Através da agroecologia o movimento foi amadurecendo o entendimento, até conceitual, da reforma agrária popular. O fundamento da reforma agrária popular mais importante é a ideia de democratização da terra, na qual a terra deve estar sobre controle social destinada a benefício de todo o povo brasileiro. Essa é a base da reforma agrária popular princípio que rege as ações do movimento e razão maior de sua existência e luta cotidiana. Outros temas indissociáveis e extremamente relevantes são aqueles vinculados ao uso dos bens comuns, dos bens da natureza e a ideia de não mercantilização dos bens da natureza, usando-a com cuidado em prol do povo brasileiro.
A questão das sementes também é outro fundamento no que se refere as ameaças que sofrem as sementes crioulas. Patrimônio da humanidade, as sementes devem ser cultivadas, protegidas e multiplicadas.
“(...) assegurar uma produção de alimentos saudáveis que não impactem o meio ambiente e uma produção de alimento em quantidade e qualidade pro povo brasileiro, visto que o agronegócio está mais focado na produção de produtos para exportação e não se preocupa muito com a questão da produção de alimentos e principalmente alimentos saudáveis. O Brasil é o maior consumidor de veneno do mundo. Então assegurar essa produção de alimentos saudáveis também é um dos pilares fundamentais da reforma agrária popular.” (Priscilla Monnerat)
Com a criação das escolas/ centros de formação, a formação em agroecologia surge como um dos caminhos possíveis nesse sentido.

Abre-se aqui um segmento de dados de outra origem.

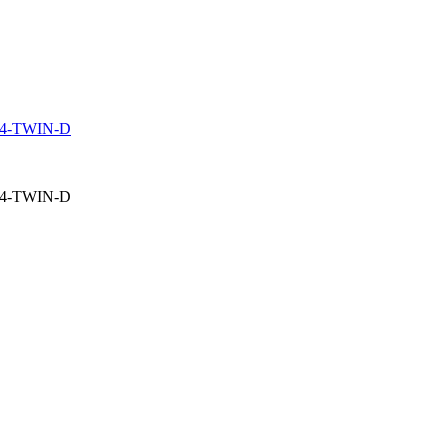
 G4-TWIN-D
 G4-TWIN-D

“(...) a primeira coisa é garantir a democratização da terra, sem a terra a gente não consegue fazer agroecologia.” (Priscilla Monnerat)
Assinala, ainda, que também é necessária a implementação de políticas públicas voltadas para a organização da produção agrícola, a produção de alimentos saudáveis para o povo brasileiro. Ressalta a importância da garantia dos direitos sociais, das condições de vida para todos. Dessa possibilidade de viver no campo e ter toda sua infraestrutura necessária essa vida no campo, garantir a questão da educação a questão da cultura e todos os direitos sociais relacionados.
Dessa maneira, a Agroecologia se coloca também como estratégia territorial e é transversal à disputa que, se levada às últimas consequências, é disputa pela vida, assim está registrado na Carta da 15ª Jornada de Agroecologia, realizada no Assentamento Contestado em Julho de 2016:
“A agroecologia não é mera técnica, é uma relação de cuidado com a nossa Casa Comum que é a Terra. Lutamos pela agroecologia como forma de superação das crises econômica, política, social e ambiental, sobretudo pela transformação da sociedade.”